Monday, 25 May 2015

Shorelines, Waterfronts and Democracy

“The Queen has given Jersey ownership of much of the beaches and the seabed around the island. She has owned the land on Jersey's beaches up to the spring high tide mark and 12 miles out to sea. That will now go to the States which wants to lease the space for wave and tidal energy schemes.” (BBC News)

I have a horrible feeling of foreboding that this land will end up in the property portfolio of the States of Jersey Development Company, in which case not only will any wave and tidal energy be at a premium, it will also go to pay the inflatable salaries of its chief executives.

Reg Langlois was saying that the Jersey International Finance Centre was being put forward by the States, and by politicians we elected to govern us, so we should let them get on with the job of governing.

That’s a deeply flawed idea on two counts.

Firstly, it is the JDC which will be developing the site, and despite promises of returns, they have only made a paltry dividend return to the States. Most of this Quangos funds get eaten up by very high executive salaries, and consultancy and legal fees. In fact, incredibly, the States pay them for the rental of Liberation Station, land ceded at a peppercorn value to the JDC!

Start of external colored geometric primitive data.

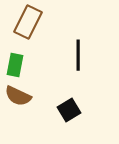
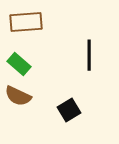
brown rectangle: moved 2 px left; rotated 60 degrees clockwise
black line: moved 11 px right
green rectangle: moved 4 px right, 1 px up; rotated 60 degrees counterclockwise
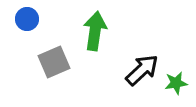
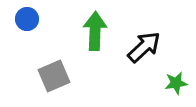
green arrow: rotated 6 degrees counterclockwise
gray square: moved 14 px down
black arrow: moved 2 px right, 23 px up
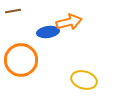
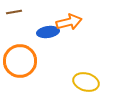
brown line: moved 1 px right, 1 px down
orange circle: moved 1 px left, 1 px down
yellow ellipse: moved 2 px right, 2 px down
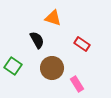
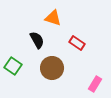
red rectangle: moved 5 px left, 1 px up
pink rectangle: moved 18 px right; rotated 63 degrees clockwise
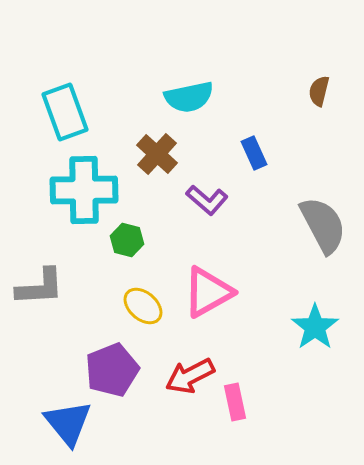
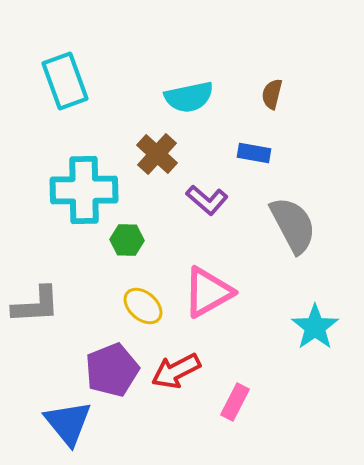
brown semicircle: moved 47 px left, 3 px down
cyan rectangle: moved 31 px up
blue rectangle: rotated 56 degrees counterclockwise
gray semicircle: moved 30 px left
green hexagon: rotated 12 degrees counterclockwise
gray L-shape: moved 4 px left, 18 px down
red arrow: moved 14 px left, 5 px up
pink rectangle: rotated 39 degrees clockwise
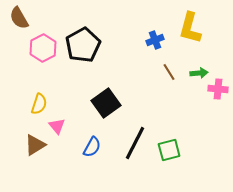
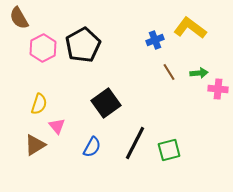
yellow L-shape: rotated 112 degrees clockwise
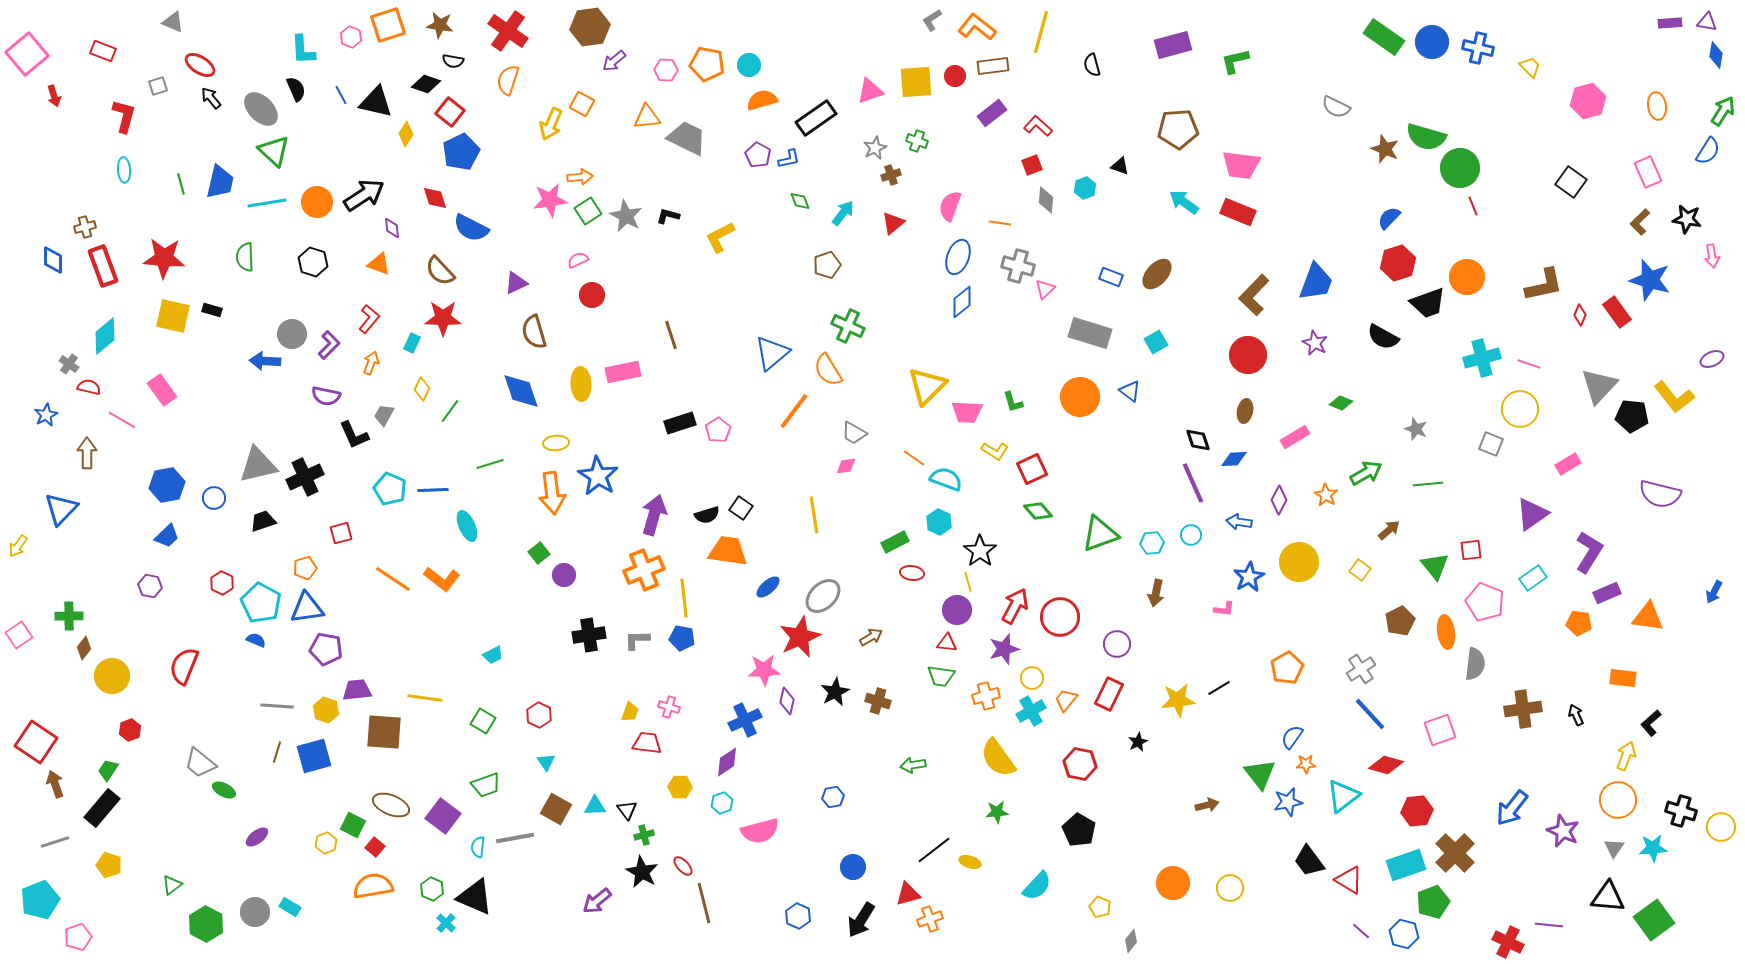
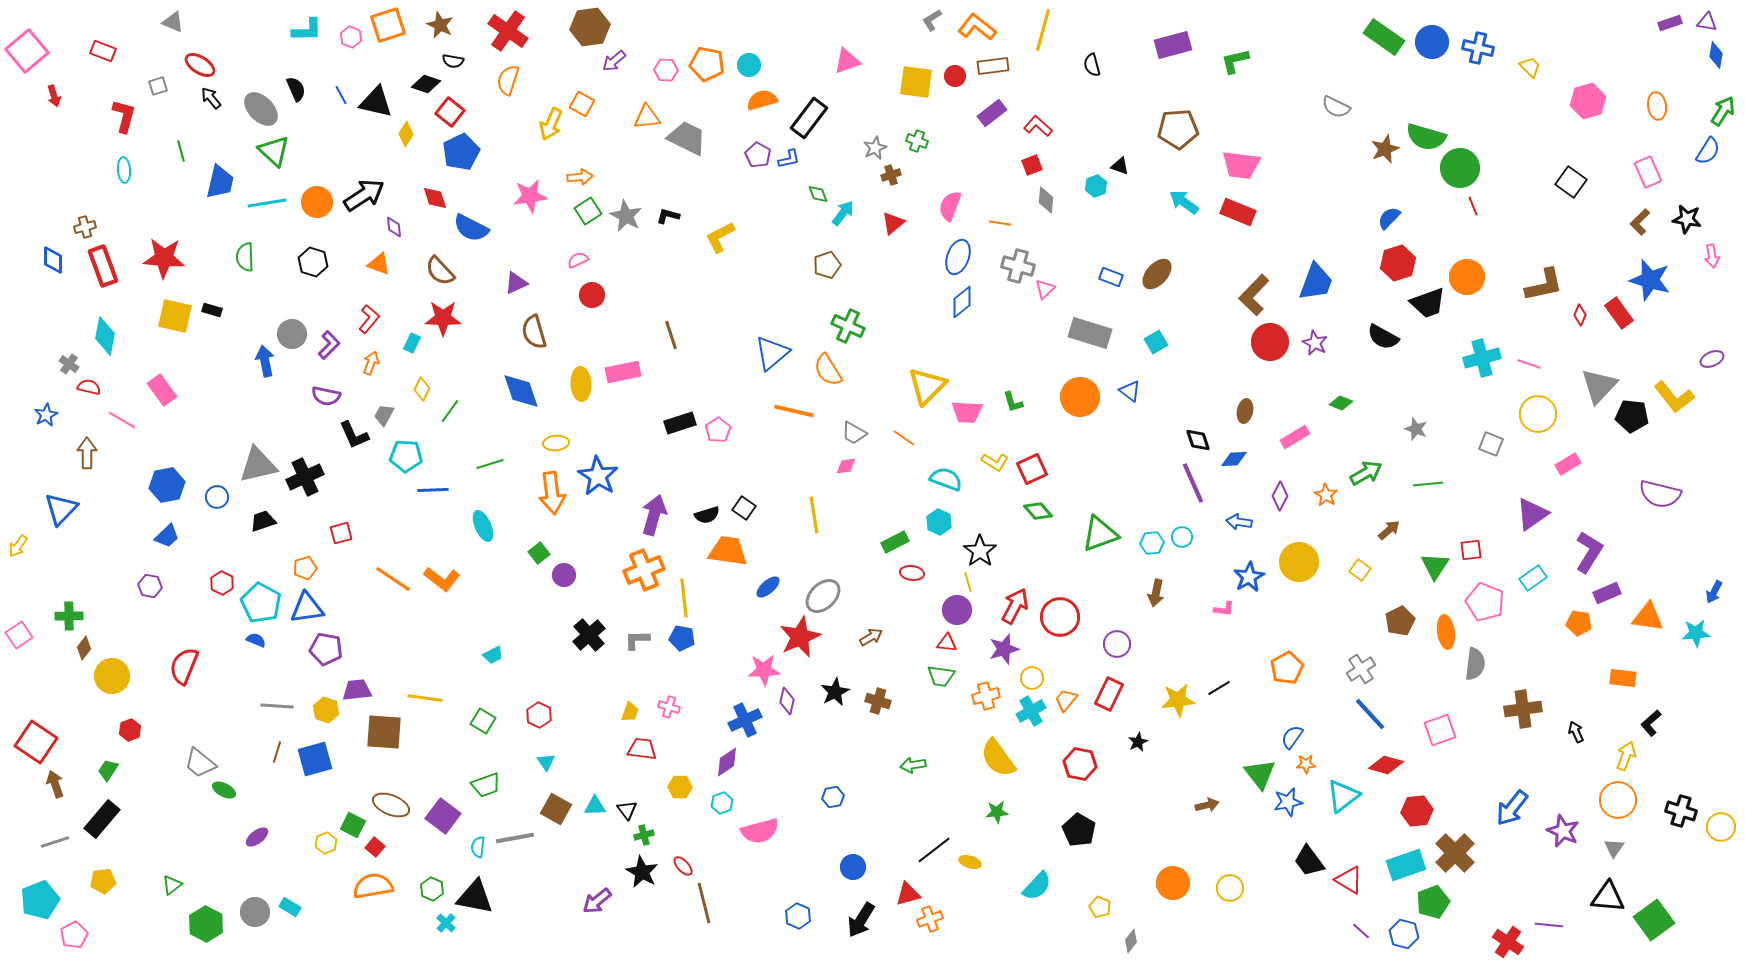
purple rectangle at (1670, 23): rotated 15 degrees counterclockwise
brown star at (440, 25): rotated 16 degrees clockwise
yellow line at (1041, 32): moved 2 px right, 2 px up
cyan L-shape at (303, 50): moved 4 px right, 20 px up; rotated 88 degrees counterclockwise
pink square at (27, 54): moved 3 px up
yellow square at (916, 82): rotated 12 degrees clockwise
pink triangle at (870, 91): moved 23 px left, 30 px up
black rectangle at (816, 118): moved 7 px left; rotated 18 degrees counterclockwise
brown star at (1385, 149): rotated 28 degrees clockwise
green line at (181, 184): moved 33 px up
cyan hexagon at (1085, 188): moved 11 px right, 2 px up
pink star at (550, 200): moved 20 px left, 4 px up
green diamond at (800, 201): moved 18 px right, 7 px up
purple diamond at (392, 228): moved 2 px right, 1 px up
red rectangle at (1617, 312): moved 2 px right, 1 px down
yellow square at (173, 316): moved 2 px right
cyan diamond at (105, 336): rotated 39 degrees counterclockwise
red circle at (1248, 355): moved 22 px right, 13 px up
blue arrow at (265, 361): rotated 76 degrees clockwise
yellow circle at (1520, 409): moved 18 px right, 5 px down
orange line at (794, 411): rotated 66 degrees clockwise
yellow L-shape at (995, 451): moved 11 px down
orange line at (914, 458): moved 10 px left, 20 px up
cyan pentagon at (390, 489): moved 16 px right, 33 px up; rotated 20 degrees counterclockwise
blue circle at (214, 498): moved 3 px right, 1 px up
purple diamond at (1279, 500): moved 1 px right, 4 px up
black square at (741, 508): moved 3 px right
cyan ellipse at (467, 526): moved 16 px right
cyan circle at (1191, 535): moved 9 px left, 2 px down
green triangle at (1435, 566): rotated 12 degrees clockwise
black cross at (589, 635): rotated 32 degrees counterclockwise
black arrow at (1576, 715): moved 17 px down
red trapezoid at (647, 743): moved 5 px left, 6 px down
blue square at (314, 756): moved 1 px right, 3 px down
black rectangle at (102, 808): moved 11 px down
cyan star at (1653, 848): moved 43 px right, 215 px up
yellow pentagon at (109, 865): moved 6 px left, 16 px down; rotated 25 degrees counterclockwise
black triangle at (475, 897): rotated 12 degrees counterclockwise
pink pentagon at (78, 937): moved 4 px left, 2 px up; rotated 8 degrees counterclockwise
red cross at (1508, 942): rotated 8 degrees clockwise
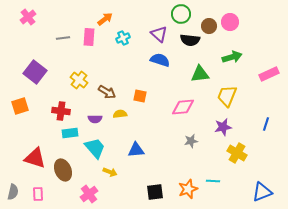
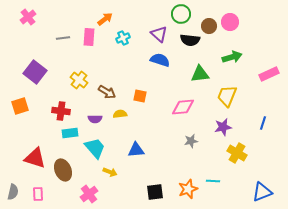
blue line at (266, 124): moved 3 px left, 1 px up
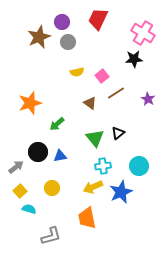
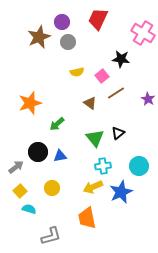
black star: moved 13 px left; rotated 12 degrees clockwise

Instead of rewarding executives by that vague and slippery term “performance” for bonuses, perhaps they should be rewarded by the amount of cash they can return to the States – now, and not twenty years time by which time many of us will have shuffled off this mortal coil or joined the wheelchair brigade at the Midsummer Dream Retirement Home for slippered pantaloons.

The fact is the JDC, which is bringing forward the scheme, which hastily demolished the car park, is a Quango. It was not elected by us; we had no vote in it. That is something Reg doesn’t seem to have seen.

Secondly, the notion that we should just let politicians govern because they were elected, and they can therefore do what they like, does not accord with the idea of representative democracy. That is a democracy where we elect people to represent us. If the vox populi is against a finance centre, it is perfectly possible for the Council of Ministers to ignore that, but they can’t claim to represent us.

The notion that an elected body can do what it likes is an argument used by dictators all over the world. It is about time that we saw through the defects of that. You would think that the fact that Hitler came to power by democratic means would flag up a red alert on that fallacy, but it appears not.

That Reg can’t see that is a real blind spot in his argument, but one which I sure would have Robert Mugabe rejoicing!